Coolio’s rap finally reaps sweet rewards

YEARS BEFORE HE WOULD FASHION the electroshock corn rows, perfect the grim gangsta stare and become one of the most successful rappers in the genre’s brief history, Artis Ivey Jr. lacked something essential: a name that was slick enough for MTV. Fate, in the form of a friend from his Compton ‘hood in Los Angeles, delivered the career-making moniker. “Who do you think you are,” the friend said when he saw Artis strumming a guitar, “Coolio Iglesias?”

A stormy decade passed before Coolio, now 32, finally became an in-the-house name. Thanks go to “Gangsta’s Paradise,” a lament about inner-city life he wrote for the soundtrack of the film Dangerous Minds. It went on to become, with more than 2 million copies sold, 1995’s bestselling song. His Gangsta’s Paradise album hit No. 1 on the Billboard charts, and the single was nominated for a Grammy as Best Song of the Year. His current hit, “Too Hot,” forgoes the usual gangsta ranting in favor of graphic warnings about AIDS. “He doesn’t come off as hardcore,” says J.R. Reynolds, Billboard’s R&B editor, “yet he appeals to consumers who are into harder rap.”
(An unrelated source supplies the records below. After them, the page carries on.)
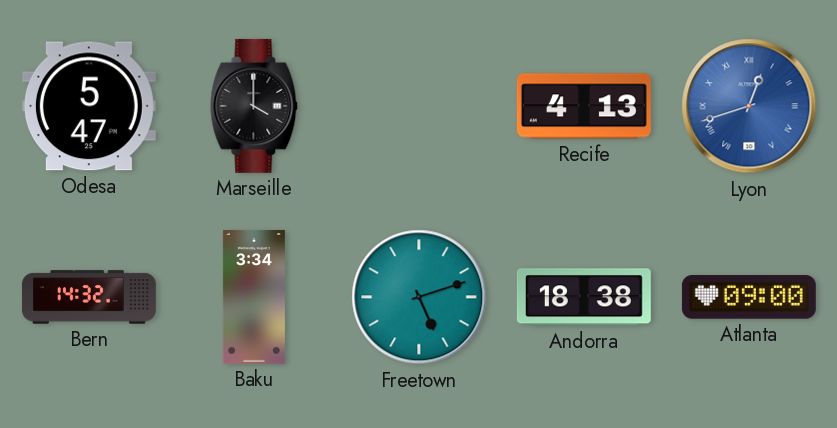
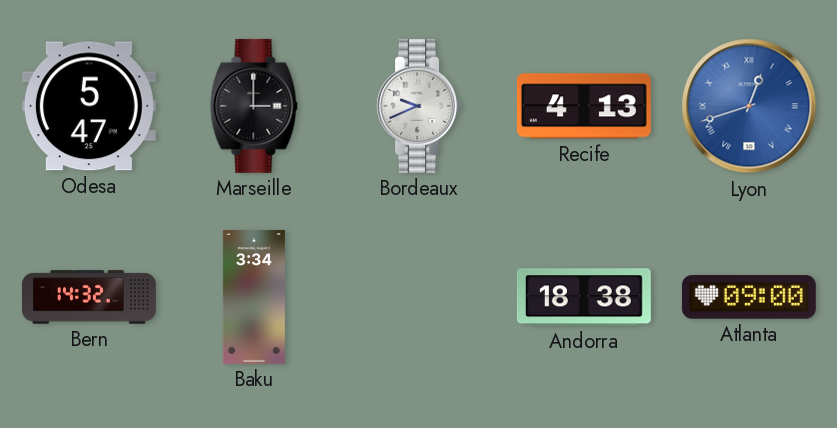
Marseille: 4:00 -> 3:00
Bordeaux: none -> 9:41
Freetown: 5:12 -> none
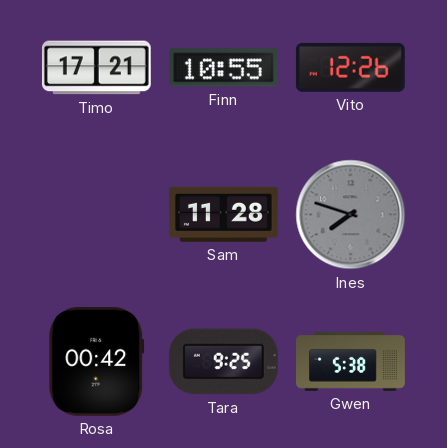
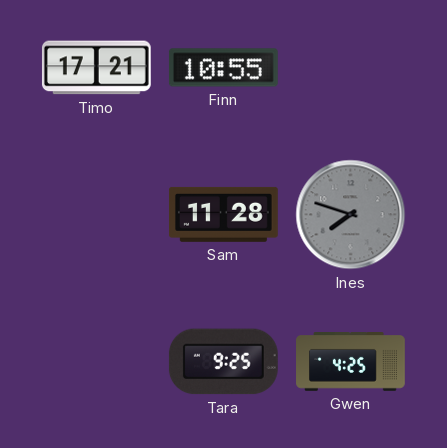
Vito: 12:26 -> none
Rosa: 00:42 -> none
Gwen: 5:38 -> 4:25
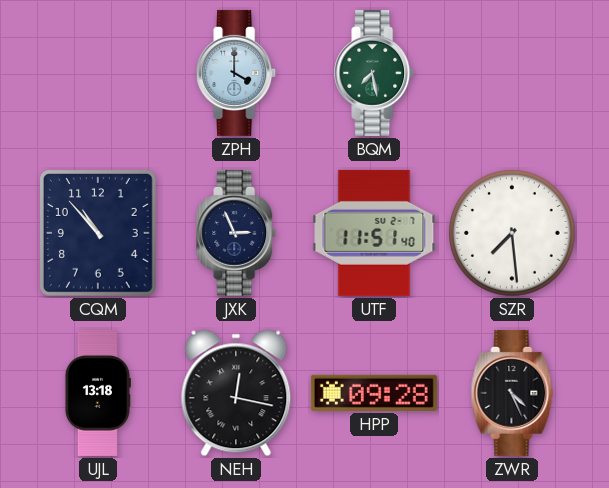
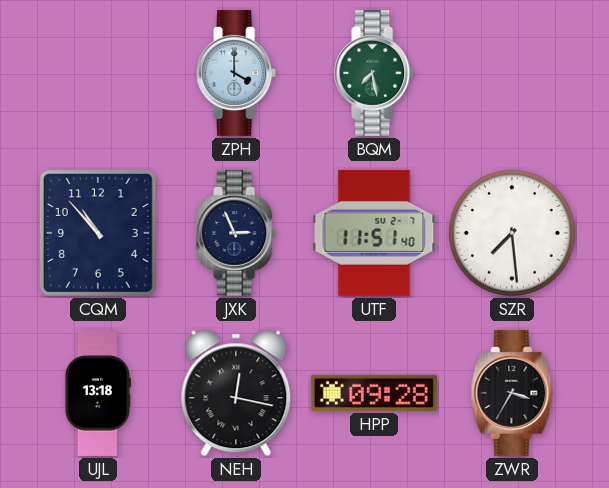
ZWR: 4:26 -> 3:35
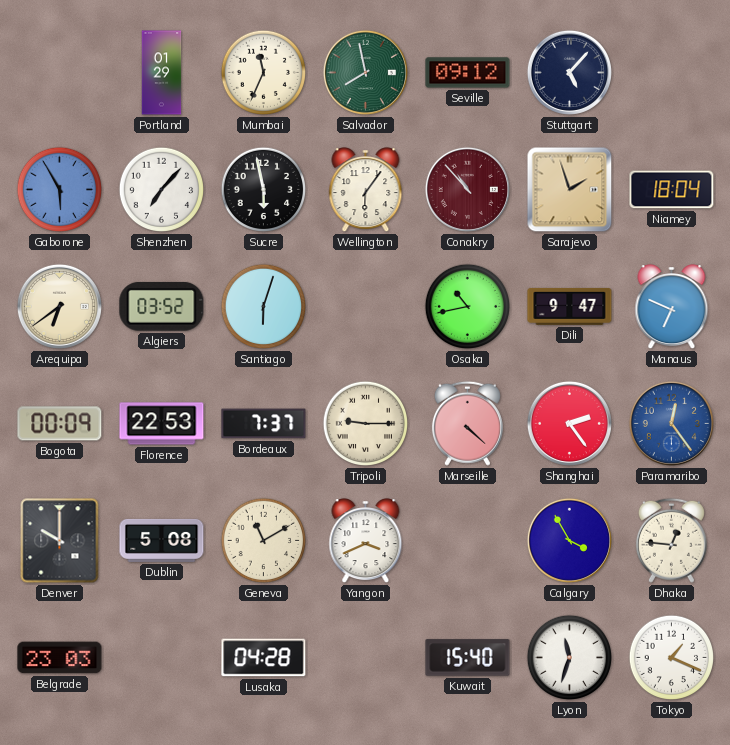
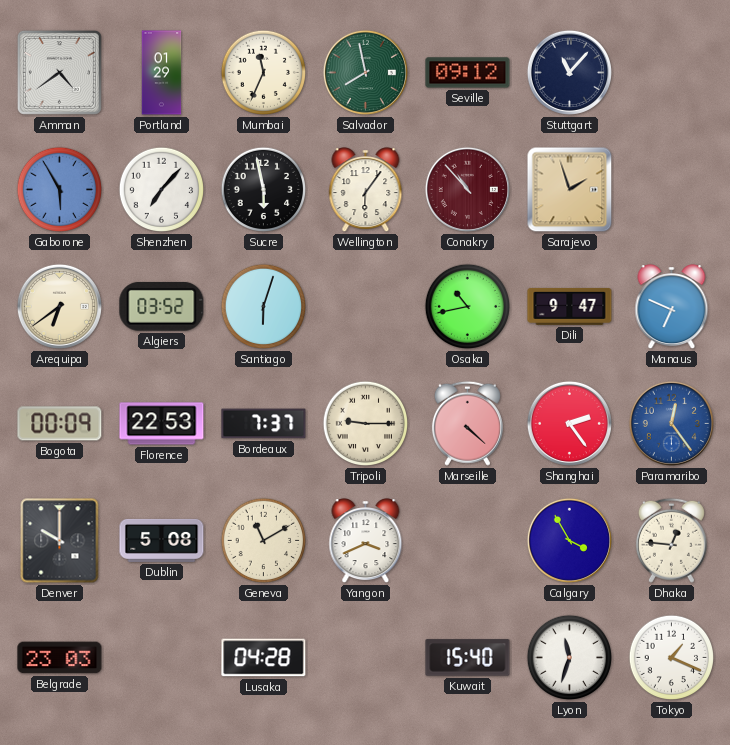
Amman: none -> 4:39
Stuttgart: 5:07 -> 11:07
Niamey: 18:04 -> none
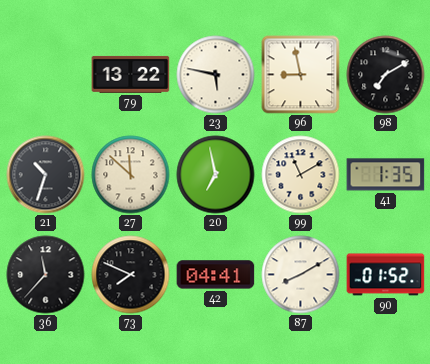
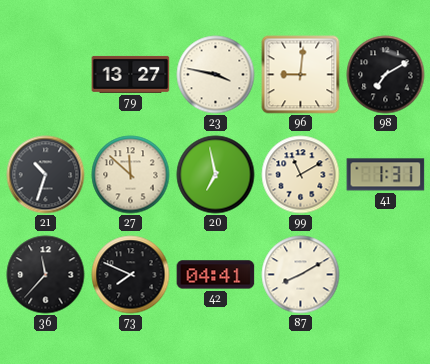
79: 13:22 -> 13:27
23: 5:47 -> 3:47
96: 8:58 -> 9:01
41: 1:35 -> 1:31
90: 01:52 -> none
Coming on the heels of his 1994 Top 10 debut album It Takes a Thief, Paradise meant riches for Coolio, who has a former have-not’s respect for hard-earned wealth. From his three-bedroom L.A. home, he drives a 1991 Infiniti he bought used—”I hate to be in debt,” he says—to a no-frills office in West Hollywood. There, Coolio oversees his own Crowbar management company; a recording studio where ghetto kids can learn the music business; and a foundation he formed with his fiancée, L.A. deejay Josefa Salinas, to encourage the teaching of black and Hispanic history in public schools. “I know I’m successful,” he says. “But I want to go further. I want to expand my ability to help and employ others.”
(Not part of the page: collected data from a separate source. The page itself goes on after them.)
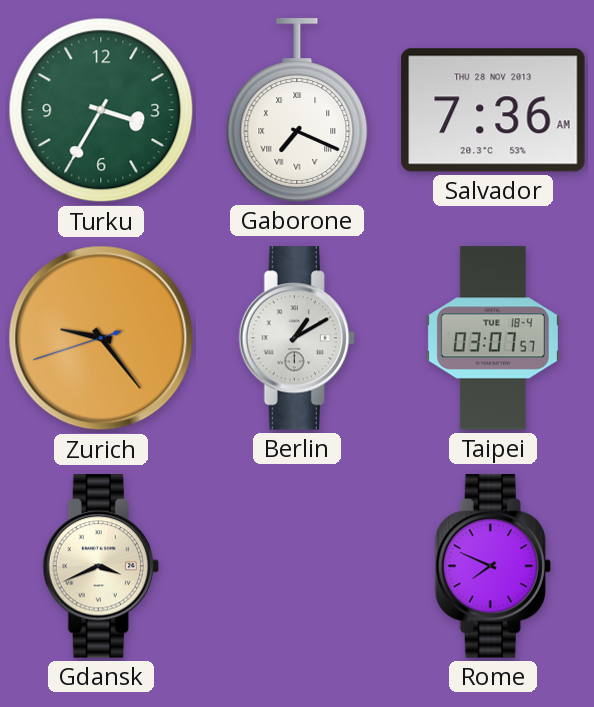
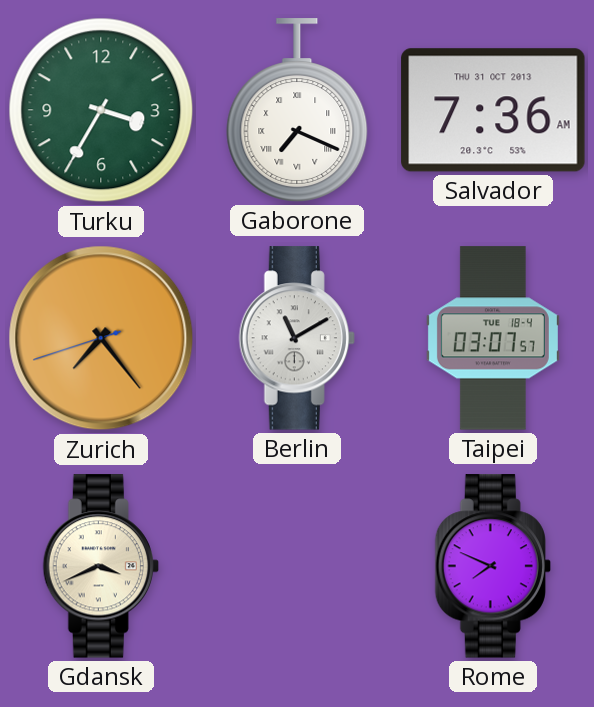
Salvador date: THU 28 NOV 2013 -> THU 31 OCT 2013
Zurich: 9:23 -> 7:23
Berlin: 1:10 -> 11:10
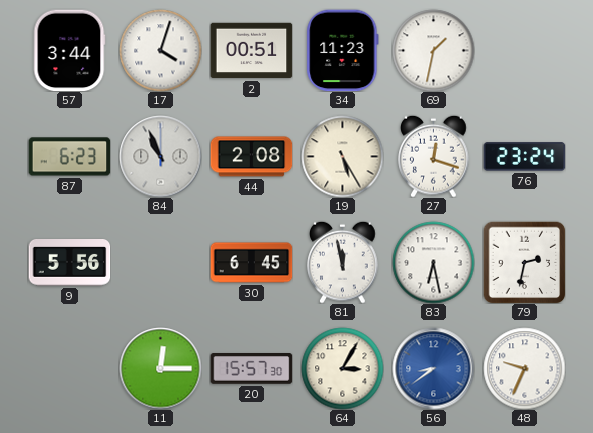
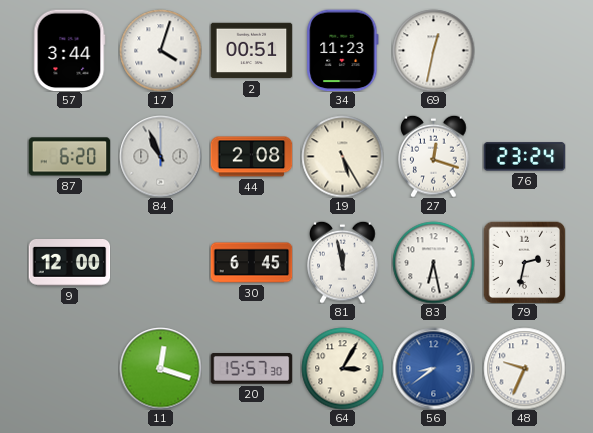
69: 1:32 -> 12:32
87: 6:23 -> 6:20
9: 5:56 -> 12:00
11: 12:15 -> 12:18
For much of his life, it was Coolio who needed help. Two years old when his father, a carpenter, left their Compton home, Artis and his sister Venita were raised by their mother, Jackie Jones, a factory worker. A studious child—”I used to walk to school with my nose buried in a book,” he says—Coolio got into trouble when he skipped from fifth to seventh grade. “I got picked on. Kids used to chase me home from school,” he says. “So I started running with the ‘hood. I started gang-banging.”

A case of what he swears was mistaken identity—friends say he tried to cash a money order taken in an armed robbery—landed him a seven-month jail stretch when he was 17. And despite a talent for writing, Coolio got hooked on crack, a habit he found a novel way of kicking. “Up in the mountains,” he says of a job fighting fires for the California Department of Forestry, “you can’t get drugs.” He came down clean 18 months later but then coped with the 1987 death of his mother, from a brain hemorrhage, by immersing himself in the burgeoning L.A. rap scene.

His musical fame has led the rapper to entertain a new ambition. “I’d love to be a Klingon with a talking part in Star Trek,” Coolio says. “That would be so dope.”